The affect has been mixed. Islamophobia is on ascendance, so is the vote share of political parties that openly or covertly propagate anti-Islam and anti-Muslim sentiments. Strong opposition to Islamic Center near Ground Zero, profiling Muslims and surveillance of mosques are perfect examples of the spread of Islamophobia in America. In Europe opposition to the construction of mosque minarets in Switzerland – a country that usually carried the impression of being rather free from religious and racial problems – and the French President Sarkozy himself advocating and then getting legislation passed against Muslim veil give a measure of how deep and pervasive Islamophobia has spread across the Atlantic into Europe post-9/11 and its importance for political parties to gain power.  Democratic Netanyahu’s banning Adhan is borrowing from his democratic peers in the West!

If this part of the story is depressing.

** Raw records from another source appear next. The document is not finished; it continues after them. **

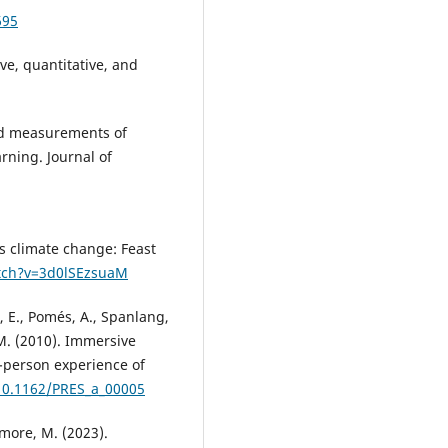
695
ive, quantitative, and
sed measurements of
rning. Journal of
is climate change: Feast
tch?v=3d0lSEzsuaM
s, E., Pomés, A., Spanlang,
 M. (2010). Immersive
st-person experience of
/10.1162/PRES_a_00005
itmore, M. (2023).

That other part concerns the spread of Islam in the West among non-Muslims despite heightened Islamophobia and depressing condition of Muslims on international political front. 9/11 inconceivably prompted a spate for knowing about Islam among American Christians and in a short span thousands accepted Islam. The phenomenon has not slackened and the European scene is no different. It is this phenomenon that credits Islam among the fastest growing religions in the world. No ‘sword’ here!

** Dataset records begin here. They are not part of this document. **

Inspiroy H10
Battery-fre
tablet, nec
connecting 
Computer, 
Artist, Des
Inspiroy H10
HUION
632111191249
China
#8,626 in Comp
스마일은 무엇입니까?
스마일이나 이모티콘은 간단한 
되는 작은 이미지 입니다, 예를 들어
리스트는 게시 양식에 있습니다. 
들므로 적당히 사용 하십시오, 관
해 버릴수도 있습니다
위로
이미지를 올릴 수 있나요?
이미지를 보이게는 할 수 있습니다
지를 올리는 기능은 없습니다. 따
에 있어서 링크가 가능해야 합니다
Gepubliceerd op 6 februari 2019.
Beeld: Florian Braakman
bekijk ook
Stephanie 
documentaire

The most astonishing part of the conversion (reversion) story, however, is that more than men it is women who embrace Islam – the same Islam whom “[m]any Westerners view … as a religion that restricts and subordinates women in both private and public life.” What on earth would make an educated Western woman go willingly for such an oppressive religion?

Trying to investigate this phenomenon some “leading historians, sociologists, anthropologists, and theologians” reach this conclusion (Women Embracing Islam, ed. Karin v. Nieuwkerk):  “The authors find that while no single set of factors can explain why Western women are embracing Islamic faith traditions, some common motivations emerge. These include an attraction to Islam’s high regard for family and community, its strict moral and ethical standards, and the rationality and spirituality of its theology ..”

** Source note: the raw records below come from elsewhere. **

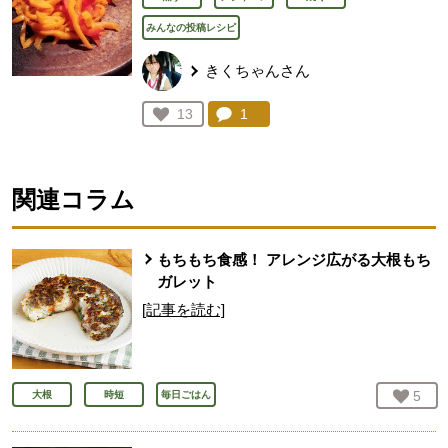
みんなの投稿レシピ
きくちゃんさん
コメント：
1
件。コメントを見る。
お気に入り登録：
13
人が登録
関連コラム
もちもち食感！ アレンジ広がる大根もち
ガレット
[記事を読む]
お気
5
人
大根
時短
毎日ごはん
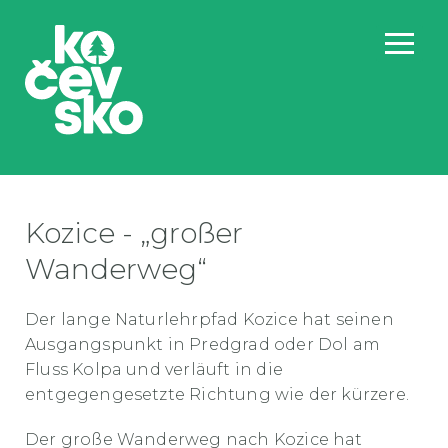
Kozice - „großer
Wanderweg“
Der lange Naturlehrpfad Kozice hat seinen
Ausgangspunkt in Predgrad oder Dol am
Fluss Kolpa und verläuft in die
entgegengesetzte Richtung wie der kürzere.
Der große Wanderweg nach Kozice hat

What a slap to those who see only evil in Islam without ever bothering as little as to touch Qur’an, let alone read and understand it or pondering how they have debased humans in general (OWS is a poignant reminder) and women in particular. However tight Sarkozy and his band may put blinkers on their eyes and plug cotton in their ears, there are people who continue to see and walk into the bright light.

The other equally encouraging development for Islam is the increasing acceptance for one of its most fundamental economic features that is directly related to its concept of justice and social equality, that is, interest-free banking. Again, an unintended consequence: this time of Western economic meltdown. Growing at the rate of nearly 20%, Islamic banking is now available in a large number of Western countries including America and Britain. Only this year HSBC and Goldman Sachs issued Islamic interest-free sukuk bonds worth a total of $2.5 billion and in Russia AK Bars bank secured loan on Islamic financial terms.

Banks may have their interests at heart to open up to the Islamic financial system in the existing breakdown of conventional banking but Vatican is supposed to have far wider religious responsibilities and gaze. Writing in Vatican’s official newspaper, L’Osservatore , economists Loretta Napoleoni and Claudia Segre suggest Islamic sukuk bonds may be alternative to revive international financial system!. Before Vatican it was Archbishop of Canterbury Dr. Rowan Williams who advocated implementing Shar’ia in marital law, financial transactions and arbitration in disputes!

– M. I. Bhat is former Head, Department of Geology & Geophysics, University of Kashmir, Srinagar, India. He contributed this article to PalestineChronicle.com.